L’épisode de grippe de Wilson « l’affaiblit physiquement […] au moment le plus crucial des négociations », écrit Barry dans The Great Influenza. Comme Steve Coll l’a expliqué pour le New Yorker plus tôt cette année, le président avait initialement soutenu que les Alliés « devraient y aller doucement » avec l’Allemagne pour faciliter le succès de son projet favori, la Société des Nations. Mais le Premier ministre français Georges Clemenceau, dont le pays avait subi de nombreuses dévastations au cours des quatre années de conflit, souhaitait adopter une position plus dure ; quelques jours après avoir contracté la grippe, un Wilson épuisé a cédé aux exigences des autres dirigeants mondiaux, ouvrant la voie à ce que Coll décrit comme « un règlement si dur et onéreux pour les Allemands qu’il est devenu une cause provocatrice du nationalisme allemand ravivé… et, finalement, une cause de ralliement d’Adolf Hitler. »

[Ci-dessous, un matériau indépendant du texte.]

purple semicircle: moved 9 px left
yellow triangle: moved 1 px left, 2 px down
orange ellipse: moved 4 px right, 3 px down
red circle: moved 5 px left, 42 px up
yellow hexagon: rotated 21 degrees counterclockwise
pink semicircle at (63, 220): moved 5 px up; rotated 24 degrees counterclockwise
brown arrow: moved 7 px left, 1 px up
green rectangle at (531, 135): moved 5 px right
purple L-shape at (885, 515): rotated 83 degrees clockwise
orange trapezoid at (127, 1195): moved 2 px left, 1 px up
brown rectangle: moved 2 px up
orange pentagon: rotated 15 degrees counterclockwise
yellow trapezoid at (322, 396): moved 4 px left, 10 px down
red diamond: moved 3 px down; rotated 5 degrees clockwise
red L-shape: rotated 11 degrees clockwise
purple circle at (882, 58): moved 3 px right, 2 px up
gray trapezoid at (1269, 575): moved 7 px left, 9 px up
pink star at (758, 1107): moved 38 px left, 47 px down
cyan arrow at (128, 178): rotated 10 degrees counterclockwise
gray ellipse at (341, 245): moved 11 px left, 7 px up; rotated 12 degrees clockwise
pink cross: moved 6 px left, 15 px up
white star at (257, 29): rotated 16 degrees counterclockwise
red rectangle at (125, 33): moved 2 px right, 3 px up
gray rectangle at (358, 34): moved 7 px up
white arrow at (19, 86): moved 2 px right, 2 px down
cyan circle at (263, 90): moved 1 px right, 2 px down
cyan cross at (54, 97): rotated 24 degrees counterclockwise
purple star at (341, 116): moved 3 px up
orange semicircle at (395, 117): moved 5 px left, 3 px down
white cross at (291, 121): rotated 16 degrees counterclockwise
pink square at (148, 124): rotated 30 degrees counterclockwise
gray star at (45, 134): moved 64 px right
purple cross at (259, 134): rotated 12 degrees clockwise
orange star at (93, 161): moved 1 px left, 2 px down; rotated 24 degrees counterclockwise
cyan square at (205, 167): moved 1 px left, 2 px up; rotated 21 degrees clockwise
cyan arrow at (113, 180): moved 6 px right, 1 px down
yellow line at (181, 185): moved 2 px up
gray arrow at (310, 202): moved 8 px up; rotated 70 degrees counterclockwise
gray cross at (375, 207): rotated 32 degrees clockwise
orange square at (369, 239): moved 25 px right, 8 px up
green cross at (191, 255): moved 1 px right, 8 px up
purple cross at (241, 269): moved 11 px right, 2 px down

Si Wilson aurait poussé plus fort pour obtenir des conditions plus équitables s’il n’avait pas été terrassé par la grippe, il est bien sûr impossible de le discerner. Selon Barry, la maladie a certainement drainé son endurance et entravé sa concentration, en plus d’affecter « son esprit d’autres façons plus profondes. »
Malgré son expérience personnelle de la pandémie, le président n’a jamais reconnu publiquement la maladie qui faisait des ravages dans le monde. Et bien que Wilson se soit remis du virus, les contemporains et les historiens soutiennent qu’il n’a jamais été tout à fait le même.
Six mois après avoir contracté la grippe, Wilson a subi une attaque débilitante qui l’a laissé paralysé du côté gauche et partiellement aveugle. Au lieu de divulguer l’accident vasculaire cérébral de son mari, la première dame Edith Wilson a caché sa condition potentiellement mortelle aux politiciens, à la presse et au public, se lançant dans une « intendance » autoproclamée que Howard Markel de « PBS Newshour » définit plus précisément comme une présidence secrète.
La première dame a pu assumer un pouvoir aussi large en raison d’un manque de clarté constitutionnelle concernant les circonstances dans lesquelles un président est considéré comme incapable. Un protocole plus clair n’a été établi qu’avec la ratification du 25e amendement en 1967.
Comme Manuel Roig-Franzia l’a écrit pour le Washington Post en 2016, le « contrôle d’Edith sur le flux d’informations n’est pas passé inaperçu par un Congrès de plus en plus sceptique. » À un moment donné, le sénateur Albert Fall a même déclaré : « Nous avons un gouvernement en jupon ! Wilson n’est pas en fonction ! Mme Wilson est présidente ! »
Bien que l’état de santé de Wilson se soit légèrement amélioré au cours des dernières années de sa présidence, Edith a continué, à toutes fins utiles, à servir de chef de l’exécutif de la nation jusqu’à ce que son mari quitte ses fonctions en mars 1921. Le président affaibli est décédé trois ans plus tard, le 3 février 1924.